Q1 2024
This is a quarterly update of the GB cyber insurance market in Q1 2024, providing analysis and insights for buyers and stakeholders, covering market trends, pricing, capacity, coverage, claims, and notable cyber incidents, and highlighting favourable conditions and opportunities for cyber insurance purchasers.
Q1 2024 saw very strong competition from insurers to deploy capacity on both primary and excess layers. Such market conditions have provided existing cyber insurance buyers with a range of options to purchase increased policy limits.
During Q1, established global cyber insurer Brit launched their “Cyber First50” offering, with capacity of up to USD50m, which has been developed to serve large institutional clients.
USD10m remains a more common average amount of capacity offered per insurer, with some insurers now offering limits/capacity more than USD10m.
WTW’s CyXS facility continues to serve new clients during Q1 with some existing clients increasing CyXS limits and/or utilising the automatically available CyXS Restore (reinstatement) function.
The CyXS facility is now able to offer limits of up to USD/GBP75m and can also now offer Cyber Property Damage cover, both of which will offer further risk transfer options to our clients.
WTW is very proud to unveil our International CyCore Facility (ICF) aimed at international clients headquartered outside of GB and US, offering primary capacity of up to USD 20 million (Or CCY equivalent) in primary coverage with a single lead insurer.
Double digit premium reductions were often available during Q1 2024; however, this is not the default position and was influenced by several factors, particularly the existing premium level.
There were exceptions to these trends, such as placements where risk controls were perceived as insufficient, there has been claims activity, or increasingly where the current pricing was inadequate if such a discount in premiums was granted. We are seeing some insurers (including incumbents) walk away from business due to their concerns regarding price adequacy, a trend which we are monitoring closely.
In terms of self-insured retentions, insurers have generally been willing to provide alternative lower options/structures, particularly where this mitigates the level of premium reduction (trading a lower retention for a more modest premium reduction).
Overall, the cyber insurance market during Q1 2024 was a very favourable environment for buyer and thus now is a great time for new cyber insurance buyers to benefit from these conditions.
During Q1 WTW had a new war exclusion approved by the Lloyd’s Market Association (LMA), which has provided a meaningful new option for our clients across the globe already, owing to its straight-forward structure and language.

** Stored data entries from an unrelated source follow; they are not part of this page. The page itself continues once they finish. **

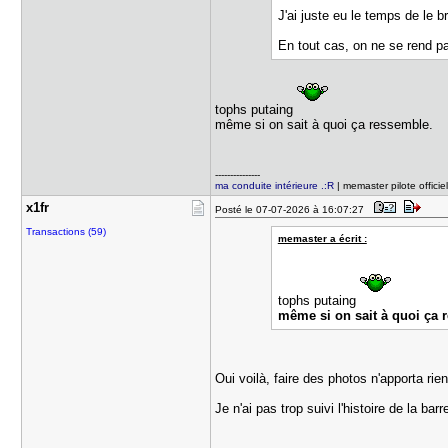
J'ai juste eu le temps de le b
En tout cas, on ne se rend pas
tophs putaing
même si on sait à quoi ça ressemble.
---------------
ma conduite intérieure .:R
| memaster pilote offici
x1fr
Posté le 07-07-2026 à 16:07:27
Transactions (59)
memaster a écrit :
tophs putaing
même si on sait à quoi ça 
Oui voilà, faire des photos n'apporta r
Je n'ai pas trop suivi l'histoire de la b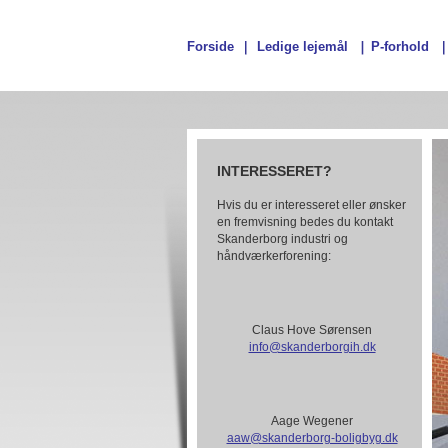
Forside
Ledige lejemål
P-forhold
INTERESSERET?
Hvis du er interesseret eller ønsker
en fremvisning bedes du kontakt
Skanderborg industri og
håndværkerforening:
Claus Hove Sørensen
info@skanderborgih.dk
Aage Wegener
aaw@skanderborg-boligbyg.dk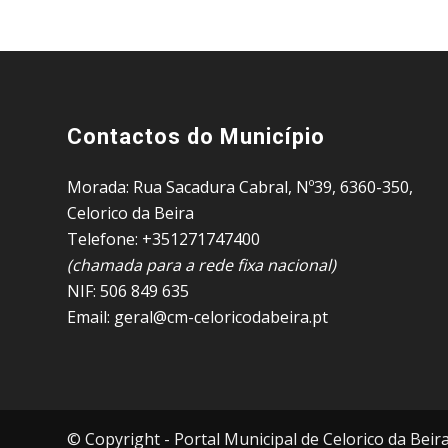
Contactos do Município
Morada: Rua Sacadura Cabral, Nº39, 6360-350,
Celorico da Beira
Telefone: +351271747400
(chamada para a rede fixa nacional)
NIF: 506 849 635
Email: geral@cm-celoricodabeira.pt
© Copyright - Portal Municipal de Celorico da Beir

Coverage for supply chain business interruption risk has remained a key area of focus for our clients during Q1 2024, against a backdrop such supply chain events continuing to surface in the public domain.
By way of an example, the February 2024 cyberattack on the US billing and payment colossus Change Healthcare highlighted such supply chain risk and chokepoints. The ransomware attack on the US’s largest clearinghouse, which handles a third of all patient records, had widespread effects. Fixes and workarounds have alleviated some distress, but providers are still unable to collect billions of dollars in payments. Many smaller hospitals and medical offices are still having trouble getting paid more than a month after Change was first forced to shut down many of its systems. For more insight into this incident please see our Client Alert.
The recently published WTW 2024 Cyber Claims Analysis report notes various insights such as:
About 57,000 Bank of America customers are being warned that their personal information may have been exposed during a November cyberattack on bank service provider Infosys McCamish Systems, impacted customers were only made aware in February 2024 – another supply chain risk.[1]
Microsoft’s security team detected a nation-state attack on their corporate systems on January 12, 2024. Microsoft identified the threat actor as Midnight Blissard, the Russian state-sponsored actor, who accessed some Microsoft corporate email accounts, including members of their senior leadership team and employees in their cybersecurity, legal, and other functions, and exfiltrated some emails and attached documents.[2]
An impact on the clearinghouse resulting in the delay in payments running into billions of dollars and widespread impact to care providers and patients across the United States.[3]